'''

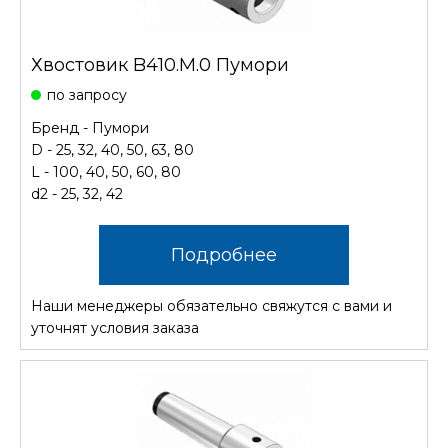
Хвостовик B410.M.0 Пумори
по запросу
Бренд - Пумори
D - 25, 32, 40, 50, 63, 80
L - 100, 40, 50, 60, 80
d2 - 25, 32, 42
Подробнее
Наши менеджеры обязательно свяжутся с вами и
уточнят условия заказа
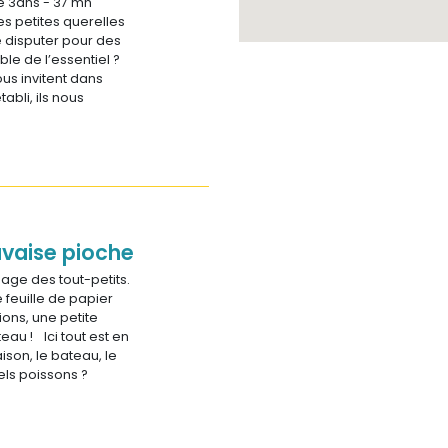
de 3ans - 37 mn
s petites querelles
se disputer pour des
ble de l’essentiel ?
ous invitent dans
tabli, ils nous
vaise pioche
sage des tout-petits.
feuille de papier
lions, une petite
eau ! Ici tout est en
aison, le bateau, le
els poissons ?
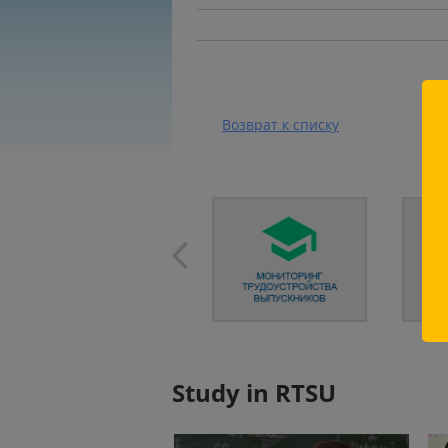
Возврат к списку
Study in RTSU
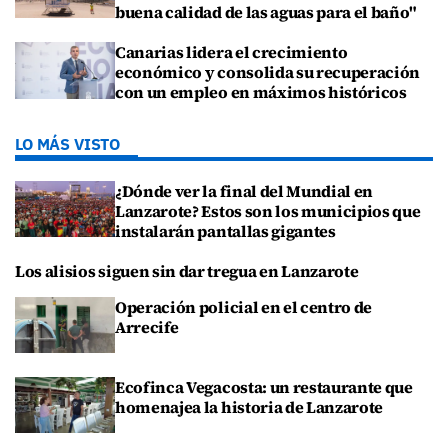
buena calidad de las aguas para el baño"
Canarias lidera el crecimiento
económico y consolida su recuperación
con un empleo en máximos históricos
LO MÁS VISTO
¿Dónde ver la final del Mundial en
Lanzarote? Estos son los municipios que
instalarán pantallas gigantes
Los alisios siguen sin dar tregua en Lanzarote
Operación policial en el centro de
Arrecife
Ecofinca Vegacosta: un restaurante que
homenajea la historia de Lanzarote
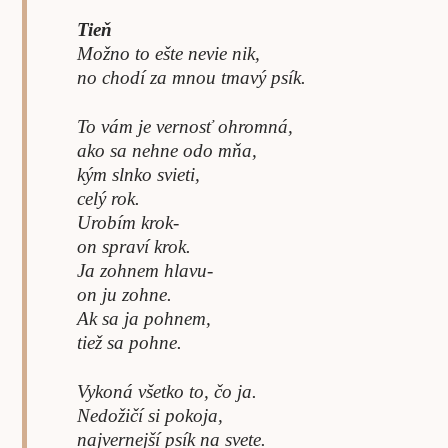
Tieň
Možno to ešte nevie nik,
no chodí za mnou tmavý psík.
To vám je vernosť ohromná,
ako sa nehne odo mňa,
kým slnko svieti,
celý rok.
Urobím krok-
on spraví krok.
Ja zohnem hlavu-
on ju zohne.
Ak sa ja pohnem,
tiež sa pohne.
Vykoná všetko to, čo ja.
Nedožičí si pokoja,
najvernejší psík na svete.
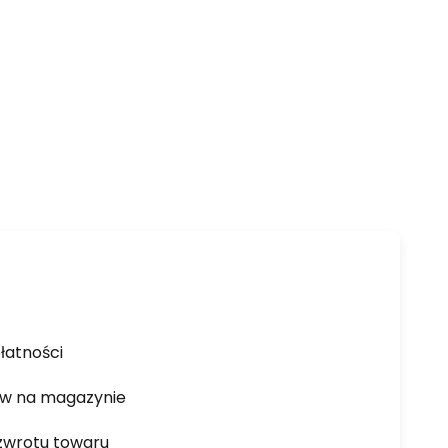
łatności
ów na magazynie
zwrotu towaru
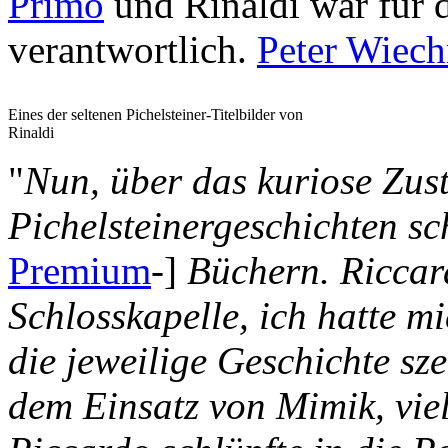
Primo
und Rinaldi war für d
verantwortlich.
Peter Wiec
Eines der seltenen Pichelsteiner-Titelbilder von
Rinaldi
"
Nun, über das kuriose Zu
Pichelsteinergeschichten sc
Premium
-]
Büchern. Riccard
Schlosskapelle, ich hatte m
die jeweilige Geschichte s
dem Einsatz von Mimik, viel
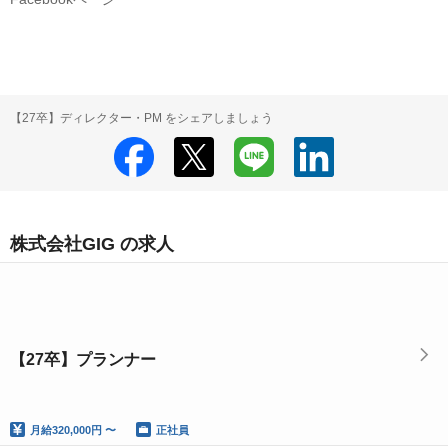
【27卒】ディレクター・PM をシェアしましょう
株式会社GIG の求人
【27卒】プランナー
月給
320,000円 〜
正社員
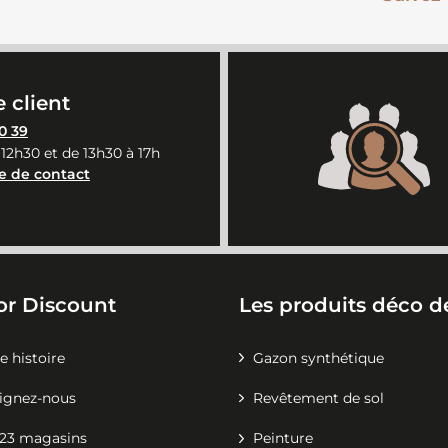
 client
0 39
 12h30 et de 13h30 à 17h
e de contact
or Discount
Les produits déco de
e histoire
Gazon synthétique
ignez-nous
Revêtement de sol
23 magasins
Peinture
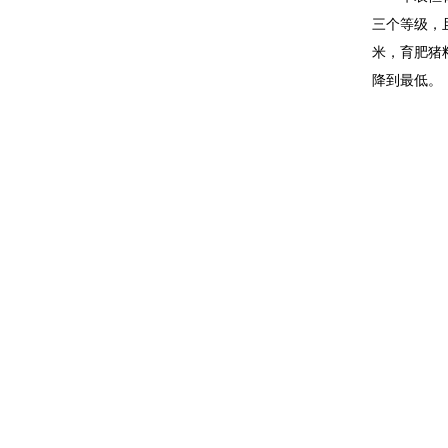
三个等级，
米，育肥猪
降到最低。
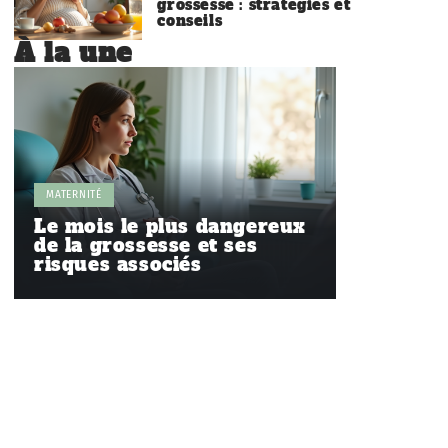
grossesse : stratégies et
conseils
À la une
MATERNITÉ
Le mois le plus dangereux
de la grossesse et ses
risques associés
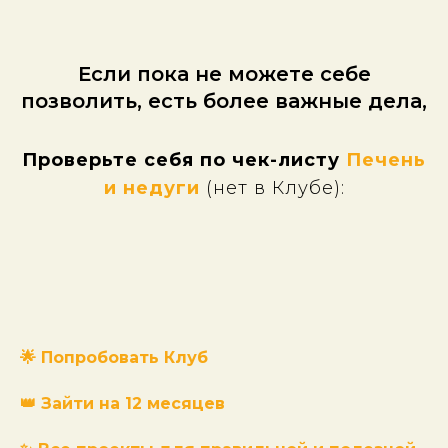
Если пока не можете себе
позволить, есть более важные дела,
Проверьте себя по чек-листу
Печень
и недуги
(нет в Клубе):
🌟
Попробовать Клуб
👑
Зайти на 12 месяцев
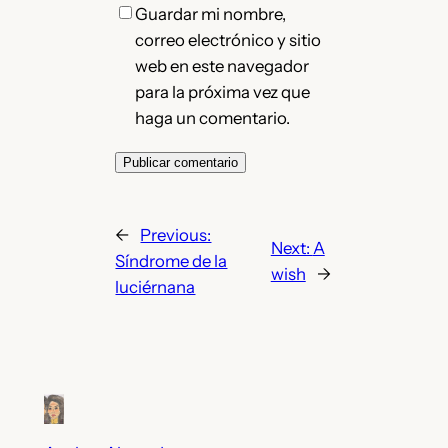
Guardar mi nombre,
correo electrónico y sitio
web en este navegador
para la próxima vez que
haga un comentario.
←
Previous:
Next:
A
Síndrome de la
wish
→
luciérnana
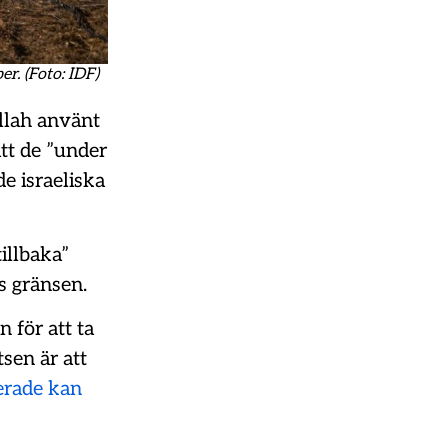
er. (Foto: IDF)
ollah använt
att de ”under
e israeliska
tillbaka”
s gränsen.
 för att ta
sen är att
erade kan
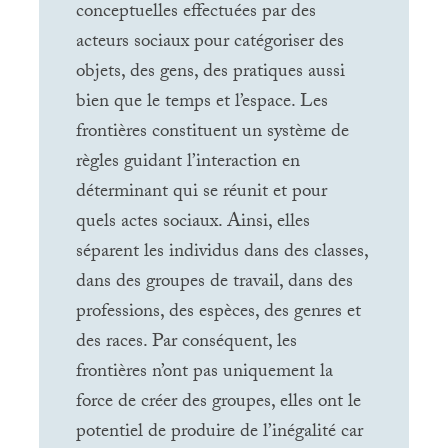
conceptuelles effectuées par des
acteurs sociaux pour catégoriser des
objets, des gens, des pratiques aussi
bien que le temps et l’espace. Les
frontières constituent un système de
règles guidant l’interaction en
déterminant qui se réunit et pour
quels actes sociaux. Ainsi, elles
séparent les individus dans des classes,
dans des groupes de travail, dans des
professions, des espèces, des genres et
des races. Par conséquent, les
frontières n’ont pas uniquement la
force de créer des groupes, elles ont le
potentiel de produire de l’inégalité car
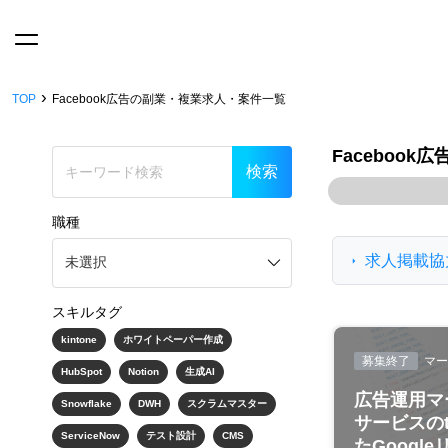
›
TOP
Facebook広告の副業・複業求人・案件一覧
Faceboo
職種
求人掲載協
スキルタグ
kintone
ホワイトペーパー作成
募集終了
マー
HubSpot
Notion
生成AI
広告運用マ
Snowflake
DWH
スクラムマスター
サービスの
ServiceNow
テスト設計
CMS
たGoogle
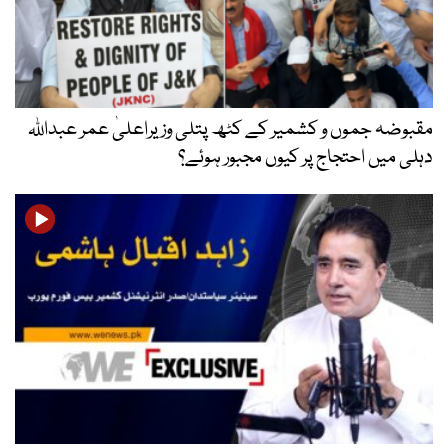
مقبوضہ جموں و کشمیر کے کٹھ پتلی وزیراعلیٰ عمر عبداللہ
دہلی میں احتجاج پر کیوں مجبور ہوئے؟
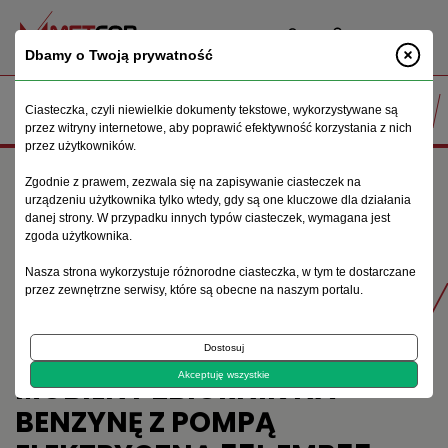
PL
Dbamy o Twoją prywatność
Ciasteczka, czyli niewielkie dokumenty tekstowe, wykorzystywane są
przez witryny internetowe, aby poprawić efektywność korzystania z nich
przez użytkowników.
Strona główna
Dystrybutory i pompy do paliw CPN
Zgodnie z prawem, zezwala się na zapisywanie ciasteczek na
Mobilny zbiornik na benzynę z Pompą ELEKTRYCZNĄ 55L EMB55
urządzeniu użytkownika tylko wtedy, gdy są one kluczowe dla działania
ATEX
danej strony. W przypadku innych typów ciasteczek, wymagana jest
zgoda użytkownika.
Nasza strona wykorzystuje różnorodne ciasteczka, w tym te dostarczane
Produkty
przez zewnętrzne serwisy, które są obecne na naszym portalu.
Dostosuj
MOBILNY ZBIORNIK NA
Akceptuję wszystkie
BENZYNĘ Z POMPĄ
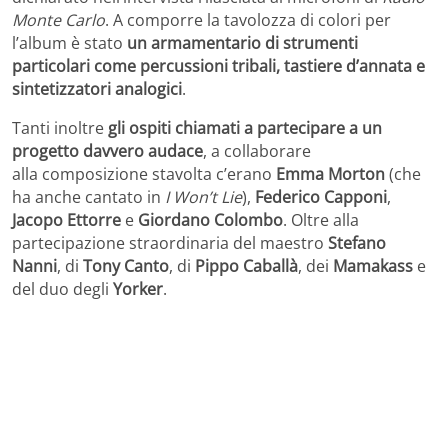
Monte Carlo
. A comporre la tavolozza di colori per
l’album è stato
un armamentario di strumenti
particolari come percussioni tribali, tastiere d’annata e
sintetizzatori analogici
.
Tanti inoltre
gli ospiti chiamati a partecipare a un
progetto davvero audace
, a collaborare
alla composizione stavolta c’erano
Emma Morton
(che
ha anche cantato in
I Won’t Lie
),
Federico Capponi
,
Jacopo Ettorre
e
Giordano Colombo
. Oltre alla
partecipazione straordinaria del maestro
Stefano
Nanni
, di
Tony Canto
, di
Pippo Caballà
, dei
Mamakass
e
del duo degli
Yorker
.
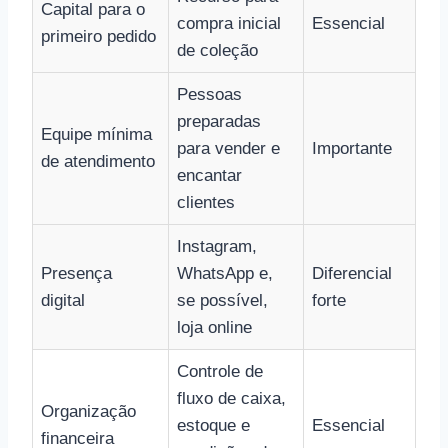
Capital para o
compra inicial
Essencial
primeiro pedido
de coleção
Pessoas
preparadas
Equipe mínima
para vender e
Importante
de atendimento
encantar
clientes
Instagram,
Presença
WhatsApp e,
Diferencial
digital
se possível,
forte
loja online
Controle de
fluxo de caixa,
Organização
estoque e
Essencial
financeira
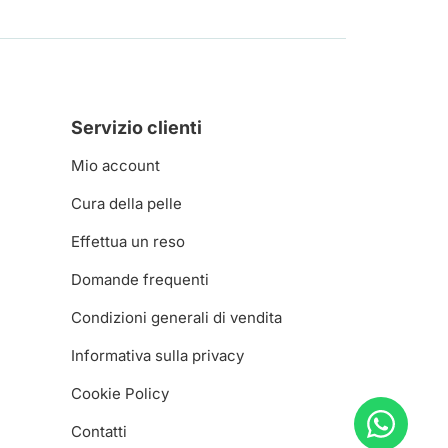
Servizio clienti
Mio account
Cura della pelle
Effettua un reso
Domande frequenti
Condizioni generali di vendita
Informativa sulla privacy
Cookie Policy
Contatti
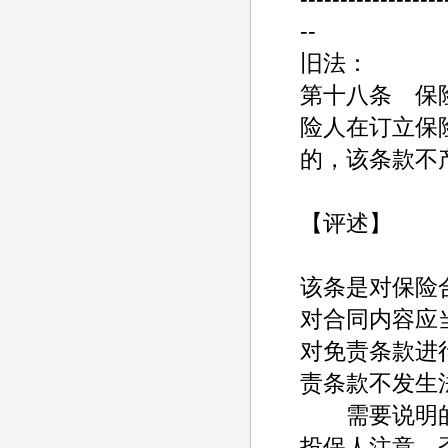
--
旧法：
第十八条 保
险人在订立保
的，该条款不
【评述】
该条是对保险
对合同内容应
对免责条款进
责条款不发生
需要说明的是
投保人注意，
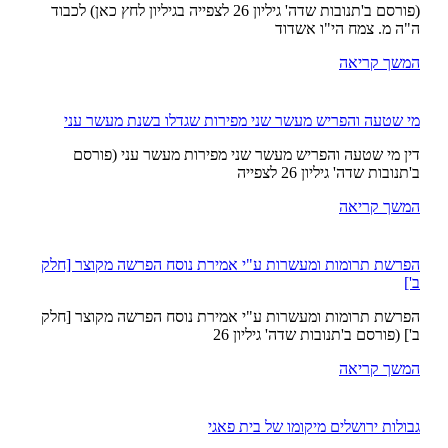
(פורסם ב'תנובות שדה' גיליון 26 לצפייה בגיליון לחץ כאן) לכבוד
ה"ה מ. צמח הי"ו אשדוד
המשך קריאה
מי שטעה והפריש מעשר שני מפירות שגדלו בשנת מעשר עני
דין מי שטעה והפריש מעשר שני מפירות מעשר עני (פורסם
ב'תנובות שדה' גיליון 26 לצפייה
המשך קריאה
הפרשת תרומות ומעשרות ע"י אמירת נוסח הפרשה מקוצר [חלק
ב']
הפרשת תרומות ומעשרות ע"י אמירת נוסח הפרשה מקוצר [חלק
ב'] (פורסם ב'תנובות שדה' גיליון 26
המשך קריאה
גבולות ירושלים מיקומו של בית פאגי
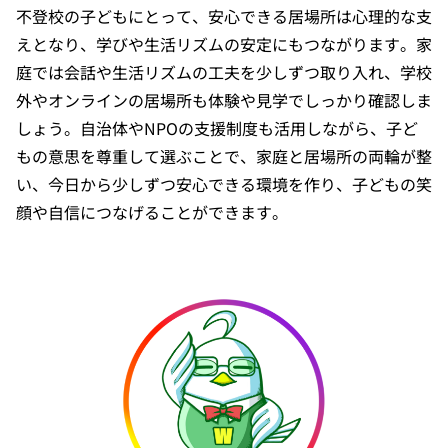
不登校の子どもにとって、安心できる居場所は心理的な支
えとなり、学びや生活リズムの安定にもつながります。家
庭では会話や生活リズムの工夫を少しずつ取り入れ、学校
外やオンラインの居場所も体験や見学でしっかり確認しま
しょう。自治体やNPOの支援制度も活用しながら、子ど
もの意思を尊重して選ぶことで、家庭と居場所の両輪が整
い、今日から少しずつ安心できる環境を作り、子どもの笑
顔や自信につなげることができます。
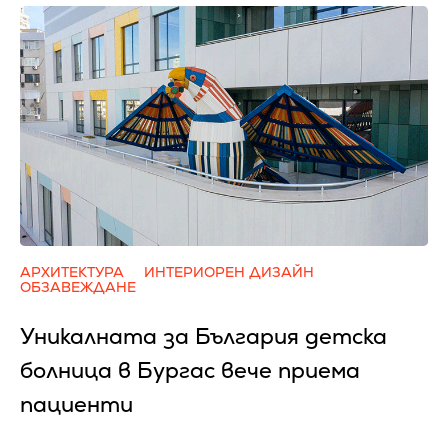
АРХИТЕКТУРА
ИНТЕРИОРЕН ДИЗАЙН
ОБЗАВЕЖДАНЕ
Уникалната за България детска
болница в Бургас вече приема
пациенти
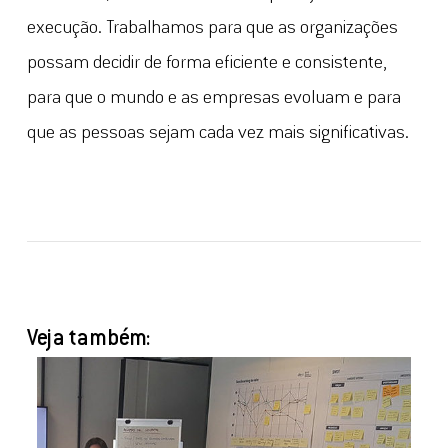
execução. Trabalhamos para que as organizações
possam decidir de forma eficiente e consistente,
para que o mundo e as empresas evoluam e para
que as pessoas sejam cada vez mais significativas.
Veja também:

'''

=== PROBLEM DETAILS ===
Whenever a line in the records above contains the string "גיליון", copy that line.

=== RESULT ===
(פורסם ב'תנובות שדה' גיליון 26 לצפייה בגיליון לחץ כאן) לכבוד
ב'תנובות שדה' גיליון 26 לצפייה
ב'] (פורסם ב'תנובות שדה' גיליון 26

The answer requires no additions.